Sebastian Hüller, un especialista en integración de sistemas de 25 años que trabaja para la facción del parlamento estatal del Partido Verde en Schwerin, ha elegido permanecer en la parte oriental de Alemania a pesar de la tendencia de los jóvenes a mudarse hacia el oeste. Vive en un apartamento compartido en el distrito histórico de la ciudad, donde muchas empresas locales han cerrado y algunos edificios están vacíos. Hüller trabaja como técnico de TI y es miembro del consejo de empresa, al tiempo que organiza eventos extraños como el desfile del día de la calle Christopher y administra cuentas de redes sociales para campañas políticas. Su vida está llena de múltiples responsabilidades, que maneja con energía y eficiencia.
Su rutina diaria comienza temprano, con él revisando sus teléfonos tanto personal como profesionalmente. Se ocupa de problemas de servidores, fallas de impresoras y solicitudes de colegas. Su trabajo implica mantener la infraestructura digital para el Partido Verde, apoyando sus esfuerzos legislativos en el parlamento regional. A pesar de las demandas de su trabajo, Hüller encuentra tiempo para intereses personales, incluyendo tocar el piano y asistir a sesiones de entrenamiento de boxeo. También hace un esfuerzo para reunirse con amigos una vez a la semana, equilibrando la vida profesional y social. En su pequeño apartamento, Hüller ha creado un espacio multifuncional.
La bañera está colocada directamente debajo de una ventana, lo que le permite mirar hacia afuera mientras se ducha. Su habitación está dividida en cuatro áreas distintas: un lado sostiene su cama y mesita de noche, otro cuenta con un piano contra la pared, un rincón de lectura se enfrenta a la ventana, y una oficina en casa ocupa el espacio restante. Por encima del techo, una cuerda de ropa de madera con un sistema de polea cuelga, mostrando su enfoque práctico para vivir en un espacio compacto. El estilo de vida de Hüller refleja una mezcla de tecnología moderna y valores tradicionales. En la cocina, una vieja radio se sienta entre una taza de té y una estación de carga, junto a cintas de casete.
Prefiere los métodos analógicos, disfrutando de la simplicidad de escuchar música seleccionada por la radio en lugar de servicios de transmisión. También disfruta de tocar discos de vinilo, encontrando consuelo en la experiencia táctil de los medios físicos. Cuando el teléfono suena de nuevo, responde, indicando que su día está lejos de terminar. Los fines de semana, Hüller viaja a la aldea de Witzin, donde pasa tiempo con amigos y familiares. Una de las tradiciones es la Entenwanderung, o migración de patos, celebrada el lunes de Pascua. Vestido con un traje de neopreno, Hüller recoge patos de plástico que flotan por el río, anotando los números de cada uno.
Los locales se reúnen a lo largo de las orillas, con la esperanza de ganar premios, aunque Hüller enfatiza que el evento es más sobre la comunidad y el voluntariado que la competencia. Después de recoger los patos, él y otros disfrutan de comidas simples como sopa de frijoles con salchicha, reforzando el sentido de camaradería y la tradición en la vida rural.

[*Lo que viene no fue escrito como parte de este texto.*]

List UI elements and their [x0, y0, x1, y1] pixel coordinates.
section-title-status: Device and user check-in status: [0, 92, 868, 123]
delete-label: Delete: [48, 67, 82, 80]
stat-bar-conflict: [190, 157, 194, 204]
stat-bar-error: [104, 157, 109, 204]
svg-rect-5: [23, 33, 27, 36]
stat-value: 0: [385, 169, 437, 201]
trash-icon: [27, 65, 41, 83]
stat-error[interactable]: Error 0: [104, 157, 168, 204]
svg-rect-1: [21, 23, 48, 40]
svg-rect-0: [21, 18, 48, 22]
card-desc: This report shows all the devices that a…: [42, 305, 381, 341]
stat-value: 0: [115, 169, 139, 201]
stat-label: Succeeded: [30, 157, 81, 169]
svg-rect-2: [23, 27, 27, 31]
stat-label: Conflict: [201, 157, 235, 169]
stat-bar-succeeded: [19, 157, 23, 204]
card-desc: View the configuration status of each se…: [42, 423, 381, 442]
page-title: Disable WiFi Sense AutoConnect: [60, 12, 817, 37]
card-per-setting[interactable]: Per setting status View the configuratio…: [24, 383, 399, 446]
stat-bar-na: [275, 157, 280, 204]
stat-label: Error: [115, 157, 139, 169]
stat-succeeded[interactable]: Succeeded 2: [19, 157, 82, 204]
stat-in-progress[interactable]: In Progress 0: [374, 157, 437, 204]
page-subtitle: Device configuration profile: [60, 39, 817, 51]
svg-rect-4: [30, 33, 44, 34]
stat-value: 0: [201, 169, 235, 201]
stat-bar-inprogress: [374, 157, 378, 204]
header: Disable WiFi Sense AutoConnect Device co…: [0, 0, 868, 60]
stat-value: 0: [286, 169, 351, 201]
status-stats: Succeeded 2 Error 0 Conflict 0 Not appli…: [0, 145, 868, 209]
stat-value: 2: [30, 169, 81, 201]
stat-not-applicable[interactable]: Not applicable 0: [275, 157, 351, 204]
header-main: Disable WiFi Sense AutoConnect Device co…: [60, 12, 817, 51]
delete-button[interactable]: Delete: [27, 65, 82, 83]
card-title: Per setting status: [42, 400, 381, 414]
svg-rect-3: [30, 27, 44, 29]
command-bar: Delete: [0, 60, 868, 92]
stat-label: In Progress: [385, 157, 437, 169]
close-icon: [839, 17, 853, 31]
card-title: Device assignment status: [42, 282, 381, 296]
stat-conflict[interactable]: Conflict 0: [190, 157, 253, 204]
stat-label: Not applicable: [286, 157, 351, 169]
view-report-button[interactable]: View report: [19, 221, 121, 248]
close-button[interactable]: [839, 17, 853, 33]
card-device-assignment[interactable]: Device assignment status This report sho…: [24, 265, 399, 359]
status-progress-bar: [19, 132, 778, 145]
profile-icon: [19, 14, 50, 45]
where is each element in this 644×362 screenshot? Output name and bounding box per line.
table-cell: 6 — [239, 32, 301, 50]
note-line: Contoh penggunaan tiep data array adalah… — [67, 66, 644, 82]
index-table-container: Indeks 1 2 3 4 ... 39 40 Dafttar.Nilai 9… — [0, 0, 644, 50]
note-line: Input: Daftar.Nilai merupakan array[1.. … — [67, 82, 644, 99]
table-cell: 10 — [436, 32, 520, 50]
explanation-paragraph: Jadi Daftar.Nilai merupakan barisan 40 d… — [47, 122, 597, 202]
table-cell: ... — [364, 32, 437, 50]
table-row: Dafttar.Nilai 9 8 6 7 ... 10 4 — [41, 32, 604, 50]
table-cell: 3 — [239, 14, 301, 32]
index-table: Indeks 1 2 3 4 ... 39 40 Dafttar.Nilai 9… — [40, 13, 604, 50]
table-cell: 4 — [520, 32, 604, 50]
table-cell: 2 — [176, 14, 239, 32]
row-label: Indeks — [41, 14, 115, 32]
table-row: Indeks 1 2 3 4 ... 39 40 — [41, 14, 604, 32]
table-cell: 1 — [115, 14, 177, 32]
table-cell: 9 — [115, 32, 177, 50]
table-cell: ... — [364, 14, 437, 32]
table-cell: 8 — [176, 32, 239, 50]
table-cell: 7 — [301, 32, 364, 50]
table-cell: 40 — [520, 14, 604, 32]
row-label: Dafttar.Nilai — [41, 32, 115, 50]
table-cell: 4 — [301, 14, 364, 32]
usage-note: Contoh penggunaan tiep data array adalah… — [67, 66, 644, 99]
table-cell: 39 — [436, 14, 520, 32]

Creciendo, se mantuvo callado sobre su sexualidad, sintiendo que no encajaba dentro de las normas de su entorno rural. Ahora, sin embargo, abraza su identidad abiertamente, usando sus experiencias para conectarse con otros y abogar por la aceptación. El contexto más amplio de la decisión de Hüller de quedarse en el este destaca los cambios demográficos en curso en Alemania. Mientras que muchos jóvenes se mudan a las ciudades occidentales en busca de mejores oportunidades, Hüller elige quedarse, contribuyendo a la economía local y el paisaje cultural. Su participación en el activismo y los proyectos comunitarios subraya la importancia de los esfuerzos de base para dar forma al futuro de las regiones que enfrentan desafíos económicos y sociales.
A medida que continúa su trabajo, Hüller encarna la resistencia y la adaptabilidad necesarias para prosperar en un mundo cambiante.